§ What is needed:
Count the lines containing "ایران" in the entries underneath, and state that count without anything else.

##### Working data

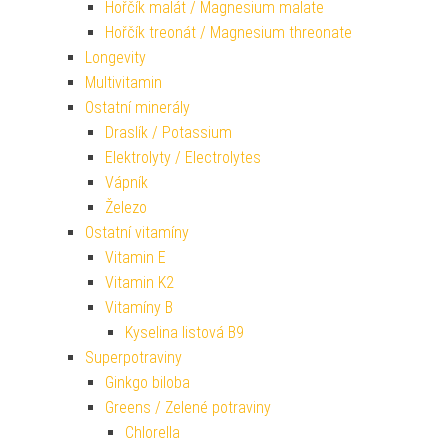
Hořčík malát / Magnesium malate
Hořčík treonát / Magnesium threonate
Longevity
Multivitamin
Ostatní minerály
Draslík / Potassium
Elektrolyty / Electrolytes
Vápník
Železo
Ostatní vitamíny
Vitamin E
Vitamin K2
Vitamíny B
Kyselina listová B9
Superpotraviny
Ginkgo biloba
Greens / Zelené potraviny
Chlorella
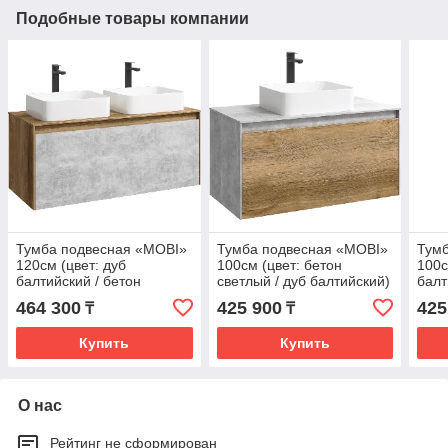
Подобные товары компании
Тумба подвесная «MOBI»
Тумба подвесная «MOBI»
Тум
120см (цвет: дуб
100см (цвет: бетон
100с
балтийский / бетон
светлый / дуб балтийский)
балт
светлый)
свет
464 300
425 900
425
₸
₸
Купить
Купить
О нас
Рейтинг не сформирован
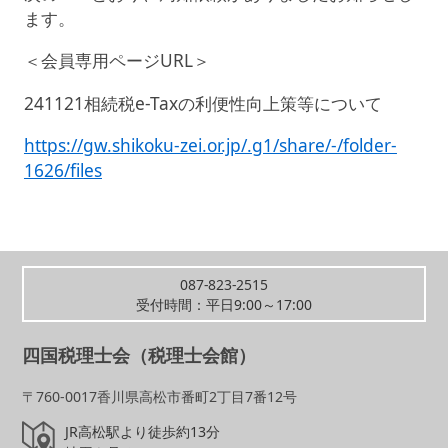
ます。
＜会員専用ページURL＞
241121相続税e-Taxの利便性向上策等について
https://gw.shikoku-zei.or.jp/.g1/share/-/folder-
1626/files
087-823-2515
受付時間：平日9:00～17:00
四国税理士会（税理士会館）
〒760-0017香川県高松市番町2丁目7番12号
JR高松駅より徒歩約13分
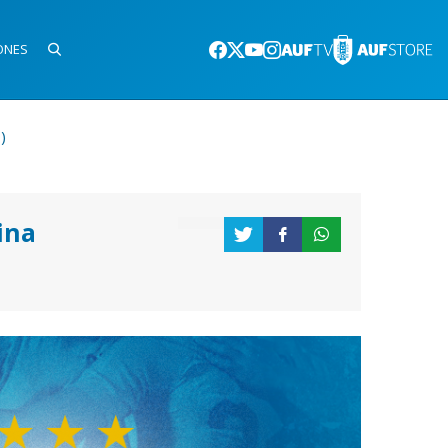
ONES
)
ina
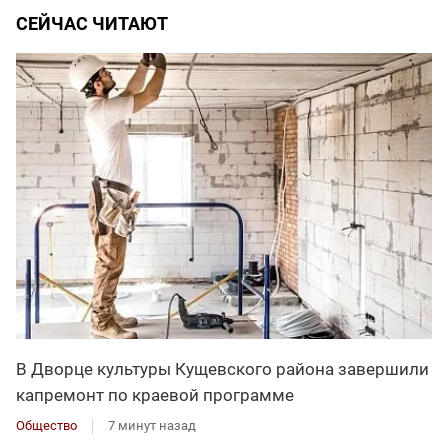
СЕЙЧАС ЧИТАЮТ
В Дворце культуры Кущевского района завершили
капремонт по краевой программе
Общество
7 минут назад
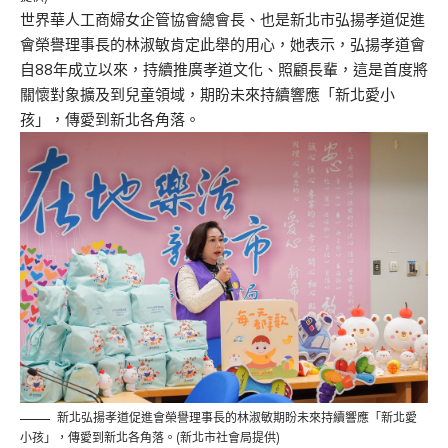
世界華人工商婦女企管協會總會長、也是新北市弘揚孝道促進
會榮譽理事長的林淑敏肯定此舉的用心，她表示，弘揚孝道會
自88年成立以來，持續推廣孝道文化、照顧長輩，這是首度將
關懷對象擴及到兒童領域，期盼未來持續響應「新北愛小
孩」，傳愛到新北各角落。
新北弘揚孝道促進會榮譽理事長的林淑敏期盼未來持續響應「新北愛
小孩」，傳愛到新北各角落。(新北市社會局提供)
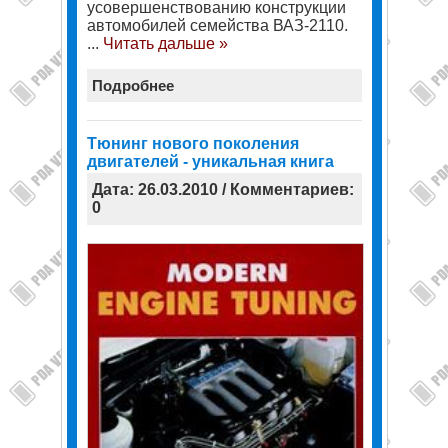
усовершенствованию конструкции
автомобилей семейства ВАЗ-2110.
...
Читать дальше »
Подробнее
Тюнинг нового поколения
двигателей - уникальная книга
Дата: 26.03.2010 / Комментариев:
0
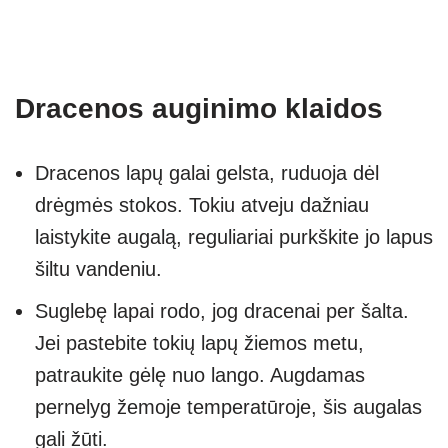
Dracenos auginimo klaidos
Dracenos lapų galai gelsta, ruduoja dėl
drėgmės stokos. Tokiu atveju dažniau
laistykite augalą, reguliariai purkškite jo lapus
šiltu vandeniu.
Suglebę lapai rodo, jog dracenai per šalta.
Jei pastebite tokių lapų žiemos metu,
patraukite gėlę nuo lango. Augdamas
pernelyg žemoje temperatūroje, šis augalas
gali žūti.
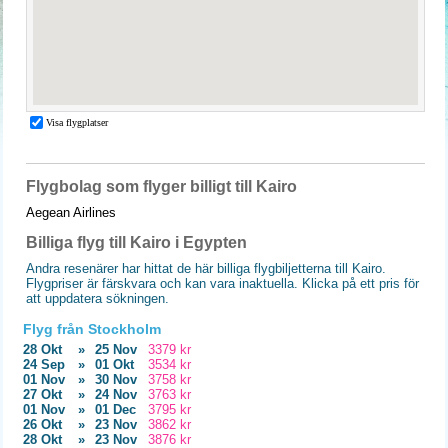
Flygbolag som flyger billigt till Kairo
Aegean Airlines
Billiga flyg till Kairo i Egypten
Andra resenärer har hittat de här billiga flygbiljetterna till Kairo.
Flygpriser är färskvara och kan vara inaktuella. Klicka på ett pris för
att uppdatera sökningen.
Flyg från Stockholm
28 Okt
»
25 Nov
3379 kr
24 Sep
»
01 Okt
3534 kr
01 Nov
»
30 Nov
3758 kr
27 Okt
»
24 Nov
3763 kr
01 Nov
»
01 Dec
3795 kr
26 Okt
»
23 Nov
3862 kr
28 Okt
»
23 Nov
3876 kr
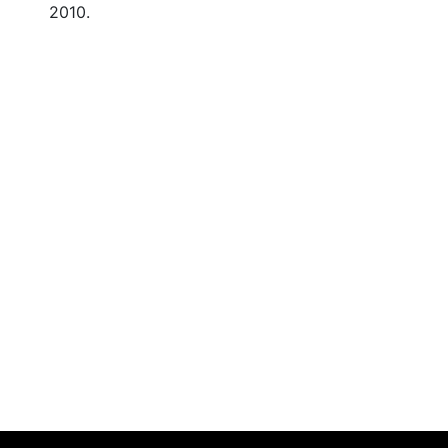
2010.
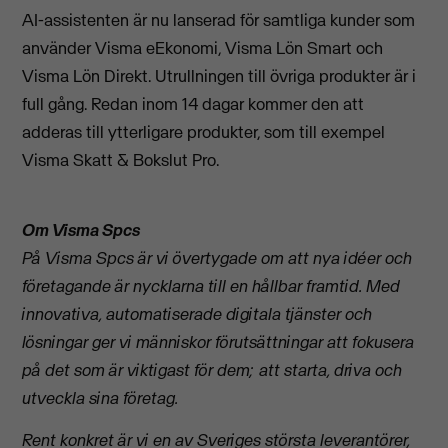
AI-assistenten är nu lanserad för samtliga kunder som
använder Visma eEkonomi, Visma Lön Smart och
Visma Lön Direkt. Utrullningen till övriga produkter är i
full gång. Redan inom 14 dagar kommer den att
adderas till ytterligare produkter, som till exempel
Visma Skatt & Bokslut Pro.
Om Visma Spcs
På Visma Spcs är vi övertygade om att nya idéer och
företagande är nycklarna till en hållbar framtid. Med
innovativa, automatiserade digitala tjänster och
lösningar ger vi människor förutsättningar att fokusera
på det som är viktigast för dem; att starta, driva och
utveckla sina företag.
Rent konkret är vi en av Sveriges största leverantörer,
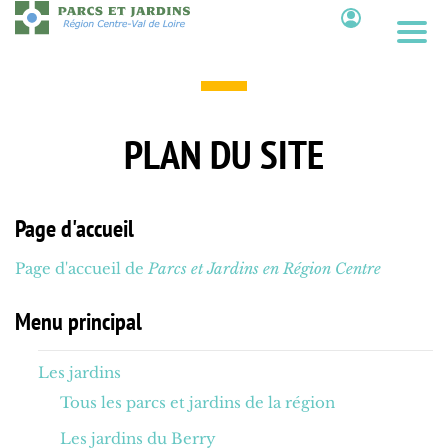
Aller
au
contenu
principal
Contenu
PLAN DU SITE
Page d'accueil
Page d'accueil de
Parcs et Jardins en Région Centre
Menu principal
Les jardins
Tous les parcs et jardins de la région
Les jardins du Berry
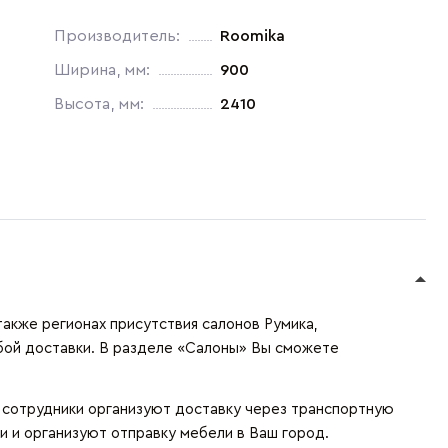
Производитель:
Roomika
Ширина, мм:
900
Высота, мм:
2410
также регионах присутствия салонов Румика,
бой доставки. В разделе «Салоны» Вы сможете
и сотрудники организуют доставку через транспортную
и и организуют отправку мебели в Ваш город.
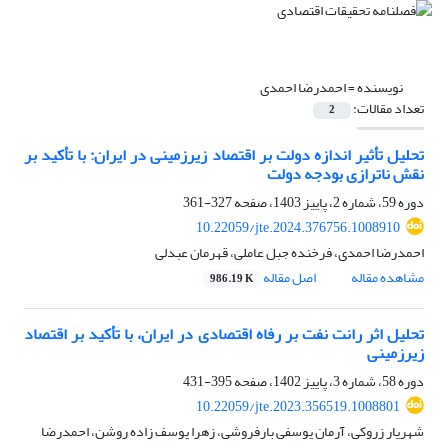
نویسنده =
احمدرضا احمدی
تعداد مقالات:
2
تحلیل تأثیر اندازه دولت بر اقتصاد زیرزمینی در ایران: با تأکید بر
نقش ناترازی بودجه دولت
دوره 59، شماره 2، پاییز 1403، صفحه
327-361
10.22059/jte.2024.376756.1008910
احمدرضا احمدی، فرخنده جبل عاملی، قهرمان عبدلی
مشاهده مقاله
اصل مقاله
986.19 K
تحلیل اثر رانت نفت بر رفاه اقتصادی در ایران، با تأکید بر اقتصاد
زیرزمینی
دوره 58، شماره 3، پاییز 1402، صفحه
395-431
10.22059/jte.2023.356519.1008801
شهریار زروکی، آرمان یوسفی بارفروشی، زهرا یوسف زاده روشن، احمدرضا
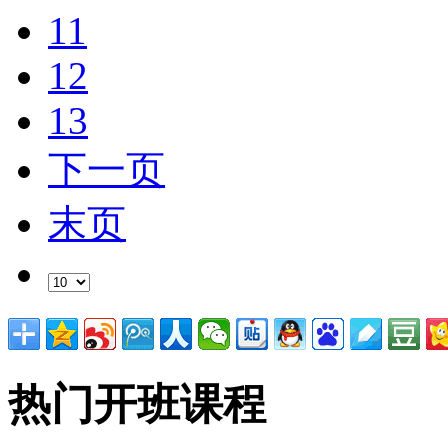
11
12
13
下一页
末页
热门开班课程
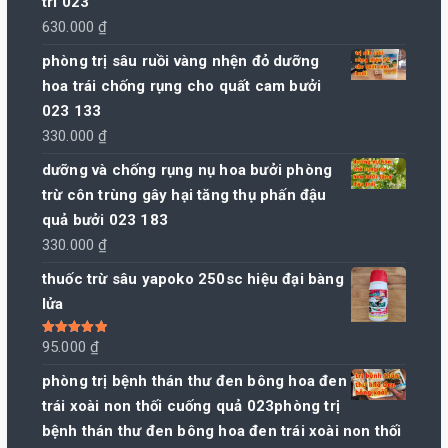
trĩ 023
630.000
₫
phòng trị sâu ruồi vàng nhện đỏ dưỡng
hoa trái chống rụng cho quất cam bưởi
023 133
330.000
₫
dưỡng và chống rụng nụ hoa bưởi phòng
trừ côn trùng gây hại tăng thụ phấn đậu
quả bưởi 023 183
330.000
₫
thuốc trừ sâu yapoko 250sc hiệu đại bàng
lửa
Được xếp
95.000
₫
hạng
5.00
5
sao
phòng trị bệnh thán thư đen bông hoa đen
trái xoài non thối cuống quả 023phòng trị
bệnh thán thư đen bông hoa đen trái xoài non thối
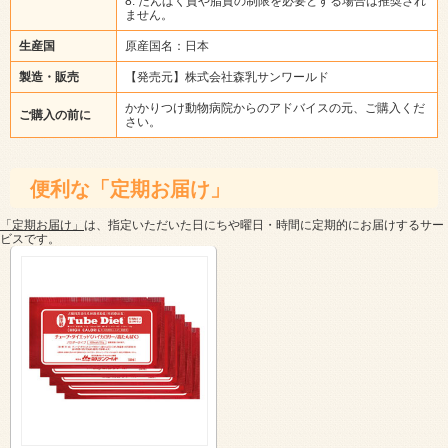
8. たんぱく質や脂質の制限を必要とする場合は推奨され
ません。
生産国
原産国名：日本
製造・販売
【発売元】株式会社森乳サンワールド
かかりつけ動物病院からのアドバイスの元、ご購入くだ
ご購入の前に
さい。
便利な「定期お届け」
「定期お届け」
は、指定いただいた日にちや曜日・時間に定期的にお届けするサー
ビスです。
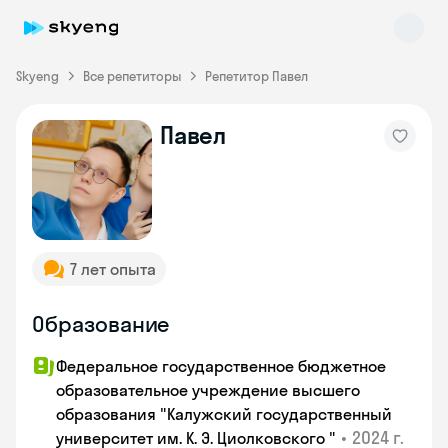
Skyeng
Все репетиторы
Репетитор Павел
Павел
Skyeng Chat
online
7 лет опыта
Образование
Федеральное государственное бюджетное
образовательное учреждение высшего
образования "Калужский государственный
•
2024 г.
университет им. К. Э. Циолковского "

##########

§ Solution below:
2